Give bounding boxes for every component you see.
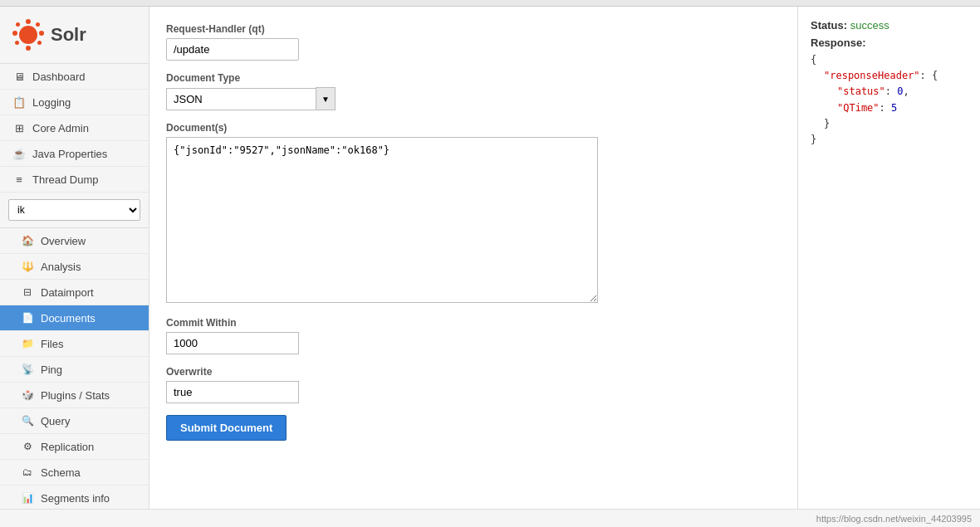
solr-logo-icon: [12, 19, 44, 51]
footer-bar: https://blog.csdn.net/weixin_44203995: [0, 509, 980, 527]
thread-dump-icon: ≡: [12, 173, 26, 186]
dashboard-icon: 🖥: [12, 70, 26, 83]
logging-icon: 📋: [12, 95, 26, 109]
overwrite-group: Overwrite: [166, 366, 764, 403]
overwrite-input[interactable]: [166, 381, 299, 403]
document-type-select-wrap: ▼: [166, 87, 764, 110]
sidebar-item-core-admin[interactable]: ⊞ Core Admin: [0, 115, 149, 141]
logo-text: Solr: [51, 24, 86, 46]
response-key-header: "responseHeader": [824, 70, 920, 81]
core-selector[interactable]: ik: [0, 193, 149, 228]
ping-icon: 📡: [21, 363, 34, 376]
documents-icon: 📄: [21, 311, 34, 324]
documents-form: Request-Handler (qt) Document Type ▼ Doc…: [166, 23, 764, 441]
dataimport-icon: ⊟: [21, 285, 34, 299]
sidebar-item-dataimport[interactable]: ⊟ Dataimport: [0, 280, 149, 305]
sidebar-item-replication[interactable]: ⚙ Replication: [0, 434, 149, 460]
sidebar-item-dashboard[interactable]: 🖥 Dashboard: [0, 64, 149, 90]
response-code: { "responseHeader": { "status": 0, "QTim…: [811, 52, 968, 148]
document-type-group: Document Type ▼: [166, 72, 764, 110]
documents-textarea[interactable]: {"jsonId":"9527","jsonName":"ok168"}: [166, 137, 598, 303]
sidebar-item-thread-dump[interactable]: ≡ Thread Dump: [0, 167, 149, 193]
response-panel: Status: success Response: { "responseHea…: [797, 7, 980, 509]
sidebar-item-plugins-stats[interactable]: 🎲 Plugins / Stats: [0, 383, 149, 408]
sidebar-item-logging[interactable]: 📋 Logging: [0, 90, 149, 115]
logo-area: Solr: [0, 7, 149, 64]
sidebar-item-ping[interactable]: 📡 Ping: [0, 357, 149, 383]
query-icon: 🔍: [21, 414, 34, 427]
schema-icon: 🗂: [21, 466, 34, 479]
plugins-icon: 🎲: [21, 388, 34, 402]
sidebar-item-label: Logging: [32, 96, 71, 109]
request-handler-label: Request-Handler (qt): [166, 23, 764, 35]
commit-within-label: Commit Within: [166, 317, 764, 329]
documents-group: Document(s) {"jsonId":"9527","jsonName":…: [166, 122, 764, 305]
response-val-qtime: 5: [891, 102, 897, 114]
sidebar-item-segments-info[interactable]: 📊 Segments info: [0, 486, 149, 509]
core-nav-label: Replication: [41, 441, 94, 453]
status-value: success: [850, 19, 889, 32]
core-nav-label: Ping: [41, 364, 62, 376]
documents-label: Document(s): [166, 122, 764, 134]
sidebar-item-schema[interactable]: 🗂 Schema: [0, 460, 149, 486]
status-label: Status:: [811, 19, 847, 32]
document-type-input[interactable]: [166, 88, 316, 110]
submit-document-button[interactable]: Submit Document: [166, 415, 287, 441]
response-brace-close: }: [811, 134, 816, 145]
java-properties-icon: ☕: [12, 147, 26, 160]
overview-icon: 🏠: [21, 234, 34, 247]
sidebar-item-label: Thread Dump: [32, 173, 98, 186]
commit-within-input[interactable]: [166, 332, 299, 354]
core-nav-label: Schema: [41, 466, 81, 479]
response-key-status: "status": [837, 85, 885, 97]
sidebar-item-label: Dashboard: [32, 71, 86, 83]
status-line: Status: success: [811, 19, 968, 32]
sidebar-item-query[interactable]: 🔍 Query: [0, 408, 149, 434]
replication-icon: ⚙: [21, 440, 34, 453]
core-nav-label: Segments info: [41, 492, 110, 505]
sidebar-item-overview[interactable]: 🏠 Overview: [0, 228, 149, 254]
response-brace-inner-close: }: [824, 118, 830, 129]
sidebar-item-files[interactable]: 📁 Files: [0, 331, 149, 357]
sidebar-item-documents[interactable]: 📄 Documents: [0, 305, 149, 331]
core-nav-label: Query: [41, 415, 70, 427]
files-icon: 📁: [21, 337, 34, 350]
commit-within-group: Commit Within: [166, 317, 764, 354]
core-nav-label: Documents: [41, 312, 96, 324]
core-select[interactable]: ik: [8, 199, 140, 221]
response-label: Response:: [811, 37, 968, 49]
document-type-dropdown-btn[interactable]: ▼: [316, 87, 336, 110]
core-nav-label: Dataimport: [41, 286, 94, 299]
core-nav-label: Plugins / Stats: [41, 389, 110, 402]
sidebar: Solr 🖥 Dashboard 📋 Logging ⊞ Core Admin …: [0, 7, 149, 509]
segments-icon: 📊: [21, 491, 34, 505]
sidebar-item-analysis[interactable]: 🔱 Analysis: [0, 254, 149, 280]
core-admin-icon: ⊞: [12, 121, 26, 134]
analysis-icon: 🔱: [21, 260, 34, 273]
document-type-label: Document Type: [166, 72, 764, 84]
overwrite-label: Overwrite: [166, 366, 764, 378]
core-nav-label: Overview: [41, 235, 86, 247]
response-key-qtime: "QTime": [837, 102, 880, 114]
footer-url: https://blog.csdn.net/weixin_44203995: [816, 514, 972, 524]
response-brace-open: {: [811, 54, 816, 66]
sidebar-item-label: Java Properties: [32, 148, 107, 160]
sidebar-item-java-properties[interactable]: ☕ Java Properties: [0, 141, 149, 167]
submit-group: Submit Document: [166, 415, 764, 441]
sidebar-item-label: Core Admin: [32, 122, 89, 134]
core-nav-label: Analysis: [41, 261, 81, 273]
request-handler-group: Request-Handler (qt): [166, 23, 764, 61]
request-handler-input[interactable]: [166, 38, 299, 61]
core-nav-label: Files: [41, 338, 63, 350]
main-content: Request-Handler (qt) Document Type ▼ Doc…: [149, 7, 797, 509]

----

The task:
Each line above holding the string "success" counts once; please report the total and nothing more.

Result of this exercise:
3